Without limiting and subject to the license rights expressly granted to Recipient in Article III(a)(i), the Contributed Assets specifically exclude any and all Intellectual Property Rights that are not Contributed Intellectual Property Rights.
(b) Effective as of the Effective Date, Recipient hereby accepts the contribution, transfer, assignment and conveyance to it of the Contributed Assets, and assumes and agrees to perform or cause to be performed all of the liabilities and obligations which accrue or are required to be performed in connection with or are otherwise associated with the Contributed Assets from, and after the Effective Date, including the liabilities set forth on Exhibit A (the “Assumed Liabilities”). After such contribution, transfer, assignment and conveyance, the Contributor Group
will have no rights (except any rights specifically retained by the Contributor Group pursuant to this Agreement) or liabilities with respect to the Contributed Assets.
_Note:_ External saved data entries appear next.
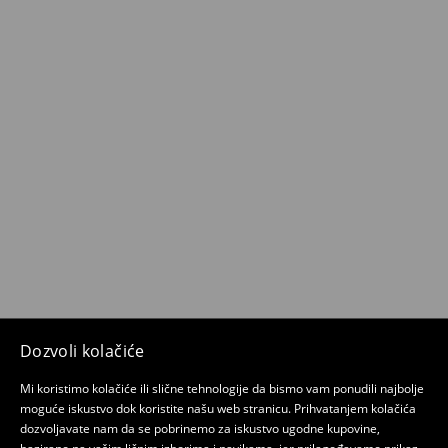
Dozvoli kolačiće
Mi koristimo kolačiće ili slične tehnologije da bismo vam ponudili najbolje
moguće iskustvo dok koristite našu web stranicu. Prihvatanjem kolačića
dozvoljavate nam da se pobrinemo za iskustvo ugodne kupovine,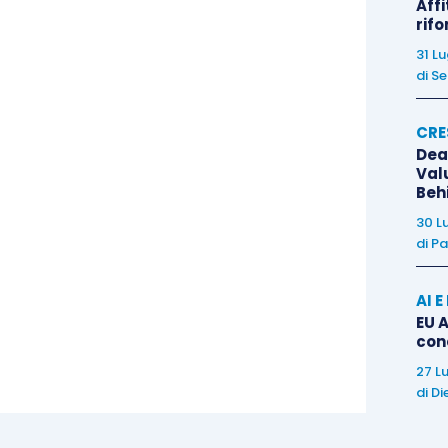
Affi
rif
31 L
di
Se
CRE
Dea
Val
Beh
30 L
di
Pa
AI 
EU A
con
27 L
di
Di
(c) Recipient agrees that the Contributed Intellectual Property Rights shall remain subject to all rights and encumbrances that, immediately prior to the Effective Date, have been or are required to be granted to any third party, including without limitation any release, license, covenant not to sue, standstill or similar right, whether express or implied, based on any obligation or commitment made in connection with any obligation or agreement existing immediately prior to the Effective Date, all of which shall remain in effect. In addition, Recipient agrees that, as between the Parties, Recipient is solely responsible for obtaining rights and licenses from any third parties that may be necessary for the full use and exploitation of the Contributed Assets, and that, other than with respect to the transfer of Contributed Contracts hereunder, Company shall have no obligations with respect to the procurement of any such rights or licenses.
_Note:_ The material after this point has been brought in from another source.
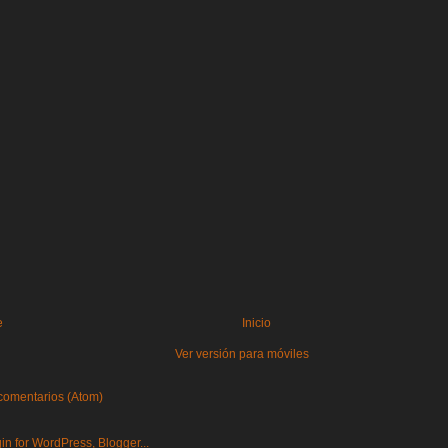
e
Inicio
Ver versión para móviles
comentarios (Atom)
(d) Notwithstanding anything contained in this Agreement to the contrary, except as set forth in Exhibit C, this Agreement will not constitute or be construed as an attempt or agreement to assign any lease, contract, asset, or right, if by its terms or by legal or contractual requirement an attempted assignment, transfer or sublease would, without the consent or waiver of a third party or a Governmental Body, constitute a breach thereof or would render the same cancelable by such entity until such time as such consent or waiver is able to be obtained, including without limitation with respect to any transfer of User Data. Contributor will use its commercially reasonable efforts, and Recipient will reasonably cooperate with Contributor to obtain such consents and waivers and to resolve the impediments to the assignment, transfer, sale, delivery or sublease required by this Agreement and to obtain any other consents and waivers necessary to convey to Recipient all of the Contributed Assets. In the event that a Contributed Contract cannot be assigned by Contributor to Recipient (each, a “Non-Assignable Contract”), Contributor will use commercially reasonable efforts to exercise its rights under such Non-Assignable Contract, to the extent permitted under applicable law, for the benefit of Recipient; provided that Recipient will be responsible for any amounts accrued in connection with Contributor’s exercise of its rights for the benefit of Recipient.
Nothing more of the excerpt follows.